Han Qingbin, Ma Jialin
School of Computer and Software Engineering, Huaiyin Institute of Technology, Huaian, 223003, Jiangsu, China.
Sci Rep. 2024 Mar 6;14(1):5564. doi: 10.1038/s41598-024-56166-3.
Chinese is characterized by high syntactic complexity, chaotic annotation granularity, and slow convergence. Joint learning models can effectively improve the accuracy of Chinese Named Entity Recognition (NER), but they focus too much on local feature information and reduce the ability of long sequence feature extraction. To address the limitations of long sequence feature extraction ability, we propose a Chinese NER model called Incorporating Recurrent Cell and Information State Recursion (IRCSR-NER). The model integrates recurrent cells and information state recursion to improve the recognition ability of long entity boundaries. To solve the problem that Chinese and English have different focuses in syntactic analysis. We use the syntactic dependency approach to add lexical relationship information to sentences represented at the word level. The IRCSR-NER is applied to sequence feature extraction to improve the model efficiency and long-text feature extraction ability. The model captures contextual long-distance dependent information while focusing on local feature information.
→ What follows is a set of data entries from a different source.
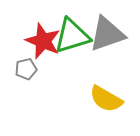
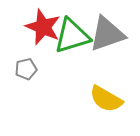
red star: moved 14 px up
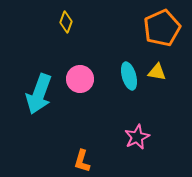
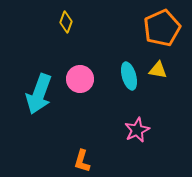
yellow triangle: moved 1 px right, 2 px up
pink star: moved 7 px up
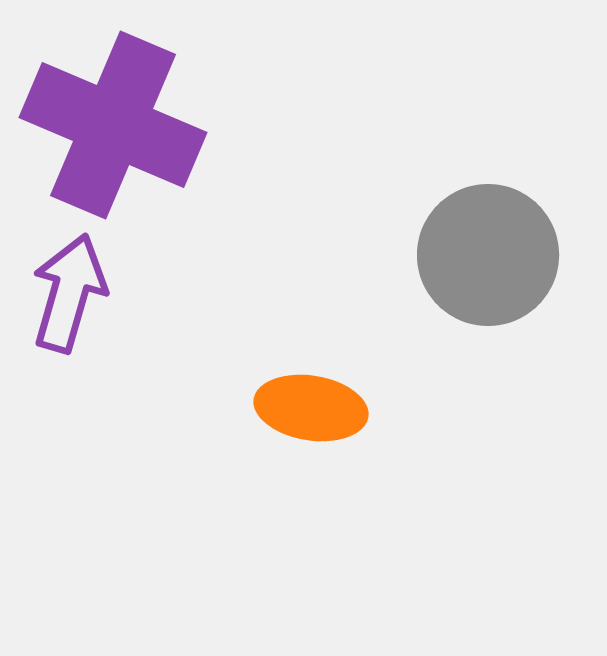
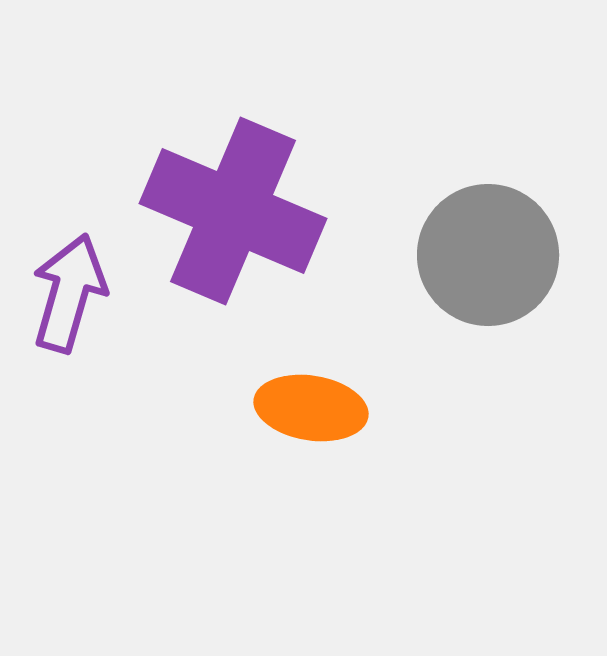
purple cross: moved 120 px right, 86 px down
We evaluated our proposed model using four public datasets and compared it with other mainstream models. Experimental results demonstrate that our model outperforms traditional and mainstream models.
中文具有句法复杂度高、标注粒度混乱和收敛速度慢的特点。联合学习模型可以有效提高中文命名实体识别(NER)的准确率,但它们过于关注局部特征信息,降低了长序列特征提取的能力。为了解决长序列特征提取能力的局限性,我们提出了一种名为“整合循环单元与信息状态递归”(IRCSR-NER)的中文NER模型。该模型整合了循环单元和信息状态递归,以提高长实体边界的识别能力。为了解决中文和英文在句法分析上重点不同的问题,我们使用句法依存方法为词级表示的句子添加词汇关系信息。IRCSR-NER应用于序列特征提取,以提高模型效率和长文本特征提取能力。该模型在关注局部特征信息的同时,捕捉上下文长距离依赖信息。我们使用四个公共数据集对我们提出的模型进行了评估,并将其与其他主流模型进行了比较。实验结果表明,我们的模型优于传统模型和主流模型。